Stored data entries:

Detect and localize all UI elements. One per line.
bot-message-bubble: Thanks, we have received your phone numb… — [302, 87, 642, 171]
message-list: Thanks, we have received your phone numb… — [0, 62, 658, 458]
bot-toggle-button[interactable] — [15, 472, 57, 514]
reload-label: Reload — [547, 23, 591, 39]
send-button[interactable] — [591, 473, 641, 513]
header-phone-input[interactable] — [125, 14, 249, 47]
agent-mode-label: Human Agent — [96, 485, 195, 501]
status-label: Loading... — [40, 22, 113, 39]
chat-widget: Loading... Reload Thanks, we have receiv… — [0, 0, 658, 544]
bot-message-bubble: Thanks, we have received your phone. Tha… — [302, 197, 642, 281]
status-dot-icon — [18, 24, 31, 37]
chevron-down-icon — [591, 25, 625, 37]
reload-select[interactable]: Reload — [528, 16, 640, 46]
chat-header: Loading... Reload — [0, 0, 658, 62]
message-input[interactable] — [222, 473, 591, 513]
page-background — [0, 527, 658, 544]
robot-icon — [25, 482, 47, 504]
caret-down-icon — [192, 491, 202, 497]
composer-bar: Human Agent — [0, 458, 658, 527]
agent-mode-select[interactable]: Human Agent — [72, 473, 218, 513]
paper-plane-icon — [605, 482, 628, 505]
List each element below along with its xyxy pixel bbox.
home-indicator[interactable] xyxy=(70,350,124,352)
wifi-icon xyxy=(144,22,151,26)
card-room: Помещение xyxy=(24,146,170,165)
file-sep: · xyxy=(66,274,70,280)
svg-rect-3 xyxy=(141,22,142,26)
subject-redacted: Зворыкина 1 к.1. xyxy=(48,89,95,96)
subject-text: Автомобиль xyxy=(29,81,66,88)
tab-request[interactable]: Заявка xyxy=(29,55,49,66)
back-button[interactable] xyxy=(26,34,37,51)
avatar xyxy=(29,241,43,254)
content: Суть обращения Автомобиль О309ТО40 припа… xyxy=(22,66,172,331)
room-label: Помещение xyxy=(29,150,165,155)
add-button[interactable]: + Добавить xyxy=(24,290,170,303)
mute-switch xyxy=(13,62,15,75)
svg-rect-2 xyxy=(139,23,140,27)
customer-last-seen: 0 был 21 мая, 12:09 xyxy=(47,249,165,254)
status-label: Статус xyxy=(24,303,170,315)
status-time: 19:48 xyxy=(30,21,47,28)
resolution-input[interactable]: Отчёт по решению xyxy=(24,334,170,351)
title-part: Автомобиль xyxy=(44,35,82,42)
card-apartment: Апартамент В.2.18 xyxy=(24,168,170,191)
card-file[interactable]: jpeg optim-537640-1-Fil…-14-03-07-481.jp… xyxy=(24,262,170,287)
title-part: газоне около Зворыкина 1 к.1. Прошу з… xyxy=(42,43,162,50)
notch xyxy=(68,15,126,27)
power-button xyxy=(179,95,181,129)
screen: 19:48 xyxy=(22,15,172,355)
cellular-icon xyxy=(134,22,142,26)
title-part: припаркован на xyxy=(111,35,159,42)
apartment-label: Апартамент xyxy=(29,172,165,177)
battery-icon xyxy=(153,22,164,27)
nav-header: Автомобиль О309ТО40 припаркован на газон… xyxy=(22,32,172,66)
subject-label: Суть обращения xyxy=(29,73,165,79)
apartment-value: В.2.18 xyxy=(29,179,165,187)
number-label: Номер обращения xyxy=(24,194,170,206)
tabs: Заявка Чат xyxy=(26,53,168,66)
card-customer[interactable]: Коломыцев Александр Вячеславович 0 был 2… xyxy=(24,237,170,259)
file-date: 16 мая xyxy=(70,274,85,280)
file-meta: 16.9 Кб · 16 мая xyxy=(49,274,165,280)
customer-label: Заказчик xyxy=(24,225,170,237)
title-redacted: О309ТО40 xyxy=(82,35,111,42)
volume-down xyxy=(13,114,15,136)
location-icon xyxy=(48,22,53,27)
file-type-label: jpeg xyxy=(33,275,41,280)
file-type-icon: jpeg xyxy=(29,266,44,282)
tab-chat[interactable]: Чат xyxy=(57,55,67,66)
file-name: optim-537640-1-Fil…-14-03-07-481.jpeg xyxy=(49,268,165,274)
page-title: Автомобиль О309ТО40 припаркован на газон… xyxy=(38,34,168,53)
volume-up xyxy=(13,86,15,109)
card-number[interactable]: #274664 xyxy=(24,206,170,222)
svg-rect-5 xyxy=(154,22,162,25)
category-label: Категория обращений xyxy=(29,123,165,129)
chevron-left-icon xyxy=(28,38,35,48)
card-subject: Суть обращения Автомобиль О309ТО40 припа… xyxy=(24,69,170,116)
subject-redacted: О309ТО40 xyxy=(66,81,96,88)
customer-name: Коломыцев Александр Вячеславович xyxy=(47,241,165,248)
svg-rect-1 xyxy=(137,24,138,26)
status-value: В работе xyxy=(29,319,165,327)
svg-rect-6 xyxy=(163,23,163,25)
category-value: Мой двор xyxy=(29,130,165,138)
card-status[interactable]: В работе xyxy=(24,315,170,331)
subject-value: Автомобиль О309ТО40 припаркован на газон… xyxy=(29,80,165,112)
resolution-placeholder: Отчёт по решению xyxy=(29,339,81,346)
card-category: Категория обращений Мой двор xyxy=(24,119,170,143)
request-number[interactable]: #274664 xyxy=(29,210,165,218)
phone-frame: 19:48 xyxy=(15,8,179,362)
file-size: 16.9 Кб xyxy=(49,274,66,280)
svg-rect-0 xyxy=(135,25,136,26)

---

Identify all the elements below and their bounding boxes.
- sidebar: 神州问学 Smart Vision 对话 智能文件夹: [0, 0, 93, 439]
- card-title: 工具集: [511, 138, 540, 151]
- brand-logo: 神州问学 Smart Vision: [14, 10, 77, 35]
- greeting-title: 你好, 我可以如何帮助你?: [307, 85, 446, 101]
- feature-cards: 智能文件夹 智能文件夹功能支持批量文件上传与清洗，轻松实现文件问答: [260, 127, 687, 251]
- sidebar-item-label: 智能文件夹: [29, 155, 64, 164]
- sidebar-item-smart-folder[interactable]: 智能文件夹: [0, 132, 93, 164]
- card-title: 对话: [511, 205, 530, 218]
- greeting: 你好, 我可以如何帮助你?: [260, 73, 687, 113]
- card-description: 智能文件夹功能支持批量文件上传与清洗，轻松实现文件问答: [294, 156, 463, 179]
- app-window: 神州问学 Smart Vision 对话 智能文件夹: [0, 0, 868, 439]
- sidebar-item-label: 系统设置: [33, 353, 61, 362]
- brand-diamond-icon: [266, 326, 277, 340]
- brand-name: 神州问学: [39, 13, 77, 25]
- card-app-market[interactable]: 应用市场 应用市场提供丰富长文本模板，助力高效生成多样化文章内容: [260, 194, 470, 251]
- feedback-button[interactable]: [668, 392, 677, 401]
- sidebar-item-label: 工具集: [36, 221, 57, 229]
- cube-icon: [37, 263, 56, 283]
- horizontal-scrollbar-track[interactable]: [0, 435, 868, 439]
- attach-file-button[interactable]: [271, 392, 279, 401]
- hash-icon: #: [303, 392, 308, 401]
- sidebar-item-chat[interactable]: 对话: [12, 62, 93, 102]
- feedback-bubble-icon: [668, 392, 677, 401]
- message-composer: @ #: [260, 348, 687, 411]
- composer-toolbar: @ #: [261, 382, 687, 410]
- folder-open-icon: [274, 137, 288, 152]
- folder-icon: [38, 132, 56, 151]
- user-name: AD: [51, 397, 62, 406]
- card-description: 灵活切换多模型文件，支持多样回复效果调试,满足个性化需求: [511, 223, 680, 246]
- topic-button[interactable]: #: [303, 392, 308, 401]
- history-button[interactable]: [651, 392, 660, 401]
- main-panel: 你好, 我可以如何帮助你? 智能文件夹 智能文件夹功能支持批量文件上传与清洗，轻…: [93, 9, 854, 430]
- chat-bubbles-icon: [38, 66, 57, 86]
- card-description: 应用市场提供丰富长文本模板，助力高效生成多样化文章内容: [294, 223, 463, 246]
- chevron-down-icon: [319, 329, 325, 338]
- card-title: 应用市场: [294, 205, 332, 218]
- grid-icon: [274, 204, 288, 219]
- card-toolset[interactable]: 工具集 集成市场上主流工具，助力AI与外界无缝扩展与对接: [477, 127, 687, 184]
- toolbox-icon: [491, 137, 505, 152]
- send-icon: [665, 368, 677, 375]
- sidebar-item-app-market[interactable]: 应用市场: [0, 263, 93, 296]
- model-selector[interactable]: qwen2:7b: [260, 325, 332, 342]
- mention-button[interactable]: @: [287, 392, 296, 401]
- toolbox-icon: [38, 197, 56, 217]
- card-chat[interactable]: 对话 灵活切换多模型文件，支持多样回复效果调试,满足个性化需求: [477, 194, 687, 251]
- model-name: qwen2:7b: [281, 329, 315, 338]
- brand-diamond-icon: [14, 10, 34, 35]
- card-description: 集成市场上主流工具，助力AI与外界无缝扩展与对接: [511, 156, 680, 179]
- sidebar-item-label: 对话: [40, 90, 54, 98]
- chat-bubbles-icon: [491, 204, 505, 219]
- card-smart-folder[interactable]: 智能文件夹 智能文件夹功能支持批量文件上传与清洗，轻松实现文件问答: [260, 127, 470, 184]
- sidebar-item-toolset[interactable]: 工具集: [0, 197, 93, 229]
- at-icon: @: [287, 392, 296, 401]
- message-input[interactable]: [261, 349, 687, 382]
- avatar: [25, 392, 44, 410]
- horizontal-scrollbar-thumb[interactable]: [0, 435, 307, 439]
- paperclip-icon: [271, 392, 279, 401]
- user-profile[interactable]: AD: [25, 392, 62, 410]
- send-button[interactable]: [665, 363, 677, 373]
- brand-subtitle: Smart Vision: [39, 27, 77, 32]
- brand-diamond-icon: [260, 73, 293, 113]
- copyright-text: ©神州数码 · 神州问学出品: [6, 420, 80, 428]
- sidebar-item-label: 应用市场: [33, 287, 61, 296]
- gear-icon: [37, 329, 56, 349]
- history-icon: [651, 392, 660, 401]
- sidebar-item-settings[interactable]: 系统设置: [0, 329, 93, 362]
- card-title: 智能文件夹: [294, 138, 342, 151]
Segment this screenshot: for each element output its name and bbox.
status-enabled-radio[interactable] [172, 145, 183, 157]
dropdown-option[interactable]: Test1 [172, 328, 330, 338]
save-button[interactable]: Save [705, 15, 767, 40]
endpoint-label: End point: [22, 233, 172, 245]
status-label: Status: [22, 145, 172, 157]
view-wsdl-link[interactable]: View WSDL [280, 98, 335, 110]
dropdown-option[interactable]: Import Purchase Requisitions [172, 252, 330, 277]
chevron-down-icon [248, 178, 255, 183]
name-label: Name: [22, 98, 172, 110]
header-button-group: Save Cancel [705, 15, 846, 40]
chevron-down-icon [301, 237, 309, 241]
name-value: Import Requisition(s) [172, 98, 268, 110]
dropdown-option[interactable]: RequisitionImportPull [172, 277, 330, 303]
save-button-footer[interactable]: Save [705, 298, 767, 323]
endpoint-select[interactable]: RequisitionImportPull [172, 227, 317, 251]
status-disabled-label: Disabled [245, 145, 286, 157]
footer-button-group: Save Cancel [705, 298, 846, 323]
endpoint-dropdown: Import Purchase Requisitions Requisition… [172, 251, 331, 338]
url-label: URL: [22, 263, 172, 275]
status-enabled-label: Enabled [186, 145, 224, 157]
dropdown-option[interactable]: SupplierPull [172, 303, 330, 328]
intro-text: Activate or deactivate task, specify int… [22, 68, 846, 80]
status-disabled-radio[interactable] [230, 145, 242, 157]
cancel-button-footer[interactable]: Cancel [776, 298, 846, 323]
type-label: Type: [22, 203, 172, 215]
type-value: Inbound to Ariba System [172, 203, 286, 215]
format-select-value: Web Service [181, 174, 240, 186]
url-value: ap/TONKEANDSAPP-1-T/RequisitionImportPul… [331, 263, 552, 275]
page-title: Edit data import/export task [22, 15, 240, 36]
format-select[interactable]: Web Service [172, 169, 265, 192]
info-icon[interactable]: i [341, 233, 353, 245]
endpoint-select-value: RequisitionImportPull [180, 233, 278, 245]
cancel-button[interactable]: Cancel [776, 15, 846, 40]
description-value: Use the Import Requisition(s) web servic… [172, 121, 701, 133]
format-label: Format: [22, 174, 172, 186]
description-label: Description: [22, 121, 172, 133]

§ WHAT YOU WILL DO
Scan the data above. Return every line with "task" in it.

§ RESPONSE BELOW
intro-text: Activate or deactivate task, specify int… [22, 68, 846, 80]
page-title: Edit data import/export task [22, 15, 240, 36]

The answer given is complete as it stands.